Superlega club Champions
Aleksander Ceferin (Photo: Peter Schatz via Onefootball)

Il finale di stagione 2020/21 è stato uno dei più emozionanti che il calcio europeo si ricordi. Ognuno dei massimi campionati aveva uno o più verdetti ancora da scrivere, e soprattutto in Premier League e Serie A la questione scottante era la qualificazione in Champions League.

Una decina di giorni fa, la situazione dei club della Superlega nella corsa Champions era tutt’altro che rosea: dei 12 club fondatori, più di un terzo rischiava di non parteciparvi. Le squadre in bilico erano divise tra Italia e Inghilterra, considerando che le tre spagnole erano già qualificate da diverso tempo.

Juventus e Milan in Italia, Chelsea, Liverpool e Tottenham in Inghilterra erano ancora pienamente in corsa, senza però avere la minima certezza di poter partecipare alla massima competizione continentale, con tutti i mancati ricavi che l’esclusione avrebbe comportato.

Alla fine, l’ultimo sprint ha premiato tutti questi club, Tottenham a parte. Ma la cosa interessante è che il club della Superlega porta a casa l’en plein: tutti e 10 i posti disponibili, divisi su tre campionati, sono stati occupati, compresi quindi i quattro ancora in bilico all’inizio della scorsa giornata.

Bisogna comunque tener conto che due di questi quattro posti rimanenti, uno in Premier e uno in Serie A, sarebbe certamente andato ad un club fondatore, così che il numero minimo di partecipanti tra i fondatori sarebbe stato 8/10. Era tuttavia difficile ipotizzare il 10/10 realizzatosi alla fine, diviso in questo modo:

  • 4/4 in Inghilterra (Manchester City, Manchester United, Liverpool e Chelsea)
  • 3/3 in Italia (Inter, Milan e Juventus)
  • 3/3 in Spagna (Atletico Madrid, Real Madrid e Barcellona)

Ad essere escluse, alla fine, sono rimaste soltanto Tottenham e Arsenal. Il che non è una sorpresa, dato che la Premier League è l’unico campionato che non avrebbe in ogni caso potuto portare in Champions tutti i suoi club fondatori, essendo cinque il numero massimo di squadre dello stesso Paese che possono partecipare alla competizione.

In ogni caso, i Gunners erano esclusi già da diverso tempo, nello specifico da quando l’eliminazione in semifinale contro il Villareal ha impedito loro di poter puntare alla vittoria dell’Europa League; vittoria che, nel caso in cui fosse arrivata, avrebbe portato a 11 il numero di club fondatori della Superlega in Champions League, numero massimo in assoluto possibile.

Anche il Tottenham era appeso ad un filo sottilissimo, dato che per qualificarsi avrebbe dovuto vincere tre partite su tre, sperando in altrettante sconfitte di quelle davanti in classifica.

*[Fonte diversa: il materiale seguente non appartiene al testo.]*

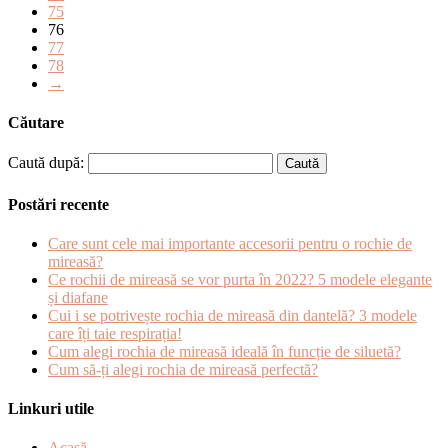
75
76
77
78
→
Căutare
Caută după:
Postări recente
Care sunt cele mai importante accesorii pentru o rochie de
mireasă?
Ce rochii de mireasă se vor purta în 2022? 5 modele elegante
și diafane
Cui i se potrivește rochia de mireasă din dantelă? 3 modele
care îți taie respirația!
Cum alegi rochia de mireasă ideală în funcție de siluetă?
Cum să-ți alegi rochia de mireasă perfectă?
Linkuri utile
Acasă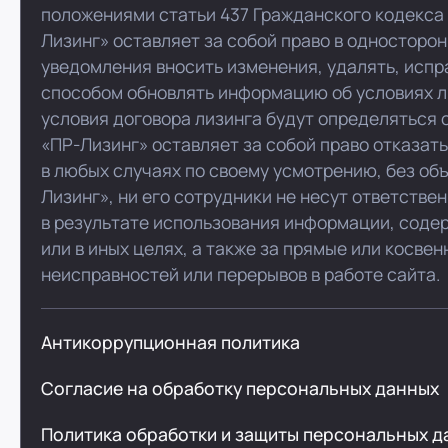
положениями статьи 437 Гражданского кодекса
Лизинг» оставляет за собой право в односторо
уведомления вносить изменения, удалять, испр
способом обновлять информацию об условиях л
условия договора лизинга будут определяться 
«ПР-Лизинг» оставляет за собой право отказат
в любых случаях по своему усмотрению, без об
Лизинг», ни его сотрудники не несут ответстве
в результате использования информации, соде
или в иных целях, а также за прямые или косве
неисправностей или перерывов в работе сайта.
Антикоррупционная политика
Согласие на обработку персональных данных
Политика обработки и защиты персональных д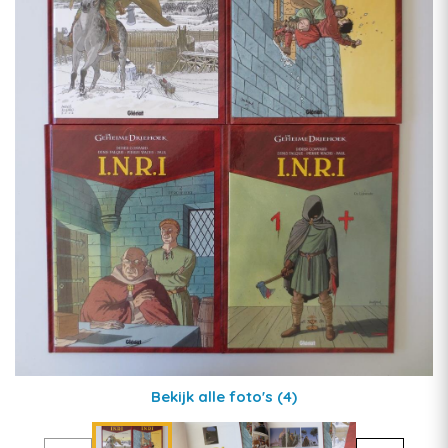
Bekijk alle foto's
(4)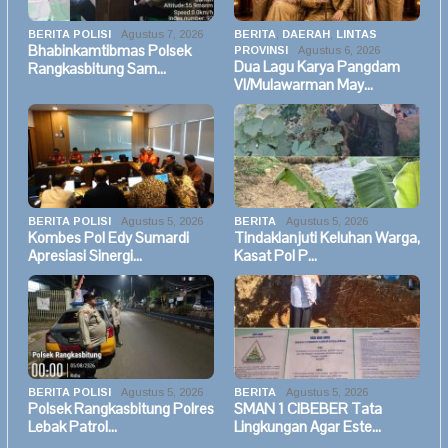
BERITA POLISI
Agustus 7, 2026
BERITA
,
DAERAH
,
LINTAS
Bhabinkamtibmas Polsek
PROVINSI
Agustus 6, 2026
Dua Lagu Karya Pangdam
Rangkasbitung Sam…
VI/Mulawarman May…
BERITA POLISI
Agustus 5, 2026
BERITA
Agustus 5, 2026
Kombes Pol Edy Sumardi
Tindaklanjuti Keluhan Warga,
Apresiasi Sinergi…
Kasat Pol P…
BERITA POLISI
Agustus 5, 2026
BERITA
Agustus 5, 2026
Polsek Rangkasbitung Polres
SMAN 1 CIBEBER Tata
Lebak Patrol…
Lingkungan Agar Este…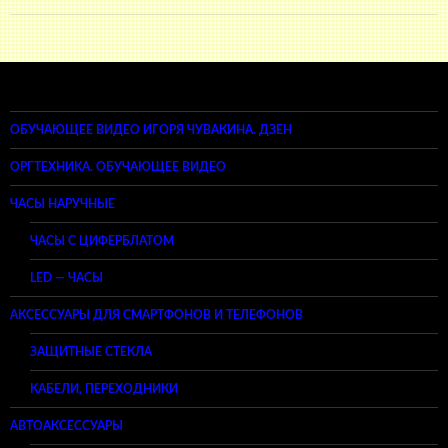
ОБУЧАЮЩЕЕ ВИДЕО ИГОРЯ ЧУВАКИНА. ДЗЕН
ОРГТЕХНИКА. ОБУЧАЮЩЕЕ ВИДЕО
ЧАСЫ НАРУЧНЫЕ
ЧАСЫ С ЦИФЕРБЛАТОМ
LED — ЧАСЫ
АКСЕССУАРЫ ДЛЯ СМАРТФОНОВ И ТЕЛЕФОНОВ
ЗАЩИТНЫЕ СТЕКЛА
КАБЕЛИ, ПЕРЕХОДНИКИ
АВТОАКСЕССУАРЫ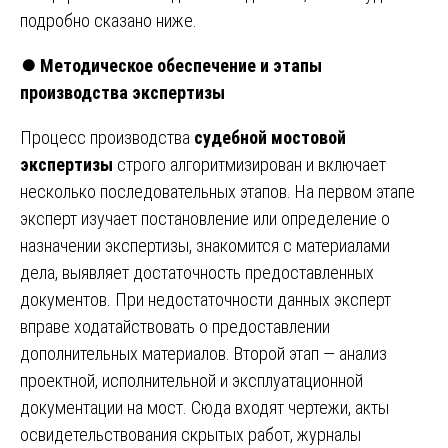
подробно сказано ниже.
⏺️
Методическое обеспечение и этапы
производства экспертизы
Процесс производства
судебной мостовой
экспертизы
строго алгоритмизирован и включает
несколько последовательных этапов. На первом этапе
эксперт изучает постановление или определение о
назначении экспертизы, знакомится с материалами
дела, выявляет достаточность предоставленных
документов. При недостаточности данных эксперт
вправе ходатайствовать о предоставлении
дополнительных материалов. Второй этап — анализ
проектной, исполнительной и эксплуатационной
документации на мост. Сюда входят чертежи, акты
освидетельствования скрытых работ, журналы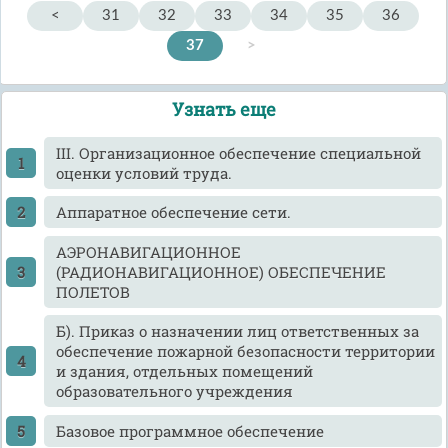
<
31
32
33
34
35
36
37
>
Узнать еще
III. Организационное обеспечение специальной
оценки условий труда.
Аппаратное обеспечение сети.
АЭРОНАВИГАЦИОННОЕ
(РАДИОНАВИГАЦИОННОЕ) ОБЕСПЕЧЕНИЕ
ПОЛЕТОВ
Б). Приказ о назначении лиц ответственных за
обеспечение пожарной безопасности территории
и здания, отдельных помещений
образовательного учреждения
Базовое программное обеспечение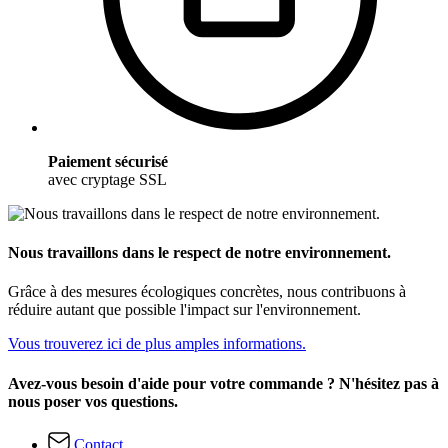
Paiement sécurisé
avec cryptage SSL
Nous travaillons dans le respect de notre environnement.
Grâce à des mesures écologiques concrètes, nous contribuons à
réduire autant que possible l'impact sur l'environnement.
Vous trouverez ici de plus amples informations.
Avez-vous besoin d'aide pour votre commande ? N'hésitez pas à
nous poser vos questions.
Contact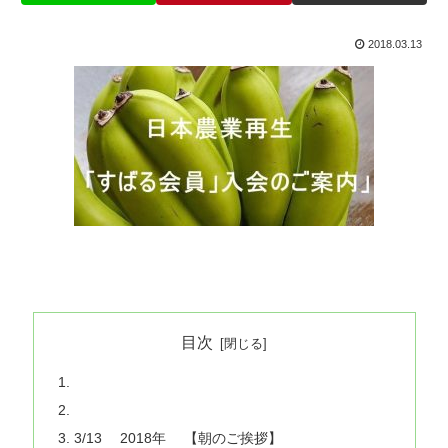
2018.03.13
目次
3/13 2018年 【朝のご挨拶】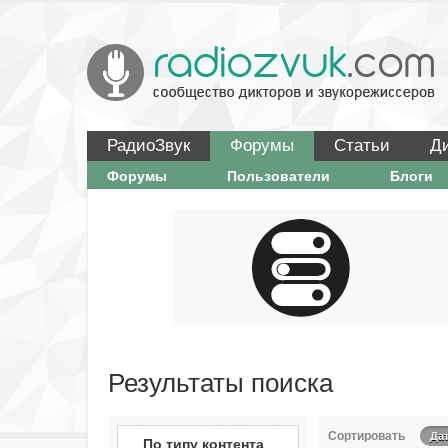
РадиоЗвук
Форумы
Статьи
Д
Форумы
Пользователи
Блоги
Результаты поиска
Сортировать
Да
По типу контента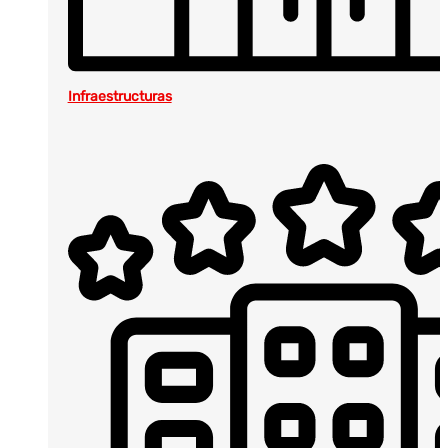
Infraestructuras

Gli Spurs si potranno comunque consolare con la partecipazione all’Europa Conference League, conquistata proprio ai danni dell’Arsenal, fuori da ogni competizione europea. Festeggiano invece Liverpool e Chelsea, che escludono un Leicester che vede sfumare il sogno Champions all’ultima giornata per il secondo anno consecutivo.

Tra i club fondatori è festa grande anche in Serie A. Gli ultimi due posti disponibili sembravano dover essere spartiti tra il Napoli e uno dei due club “separatisti”, Juventus e Milan. Tuttavia, l’Hellas Verona ha spezzato i sogni dei partenopei che non sono riusciti a centrare il successo casalingo, permettendo così a rossoneri e bianconeri di riempire gli ultimi due posti per il treno Champions in partenza dall’Italia.

Alla fine, nonostante le accuse di non dare il giusto peso alla meritocrazia, i club della Superlega hanno conquistato il risultato campo. Quello che poteva essere un potenziale disastro economico-sportivo, alla luce anche delle difficoltà finanziarie di molti di questi club, è stato quindi – quasi per tutti – sventato.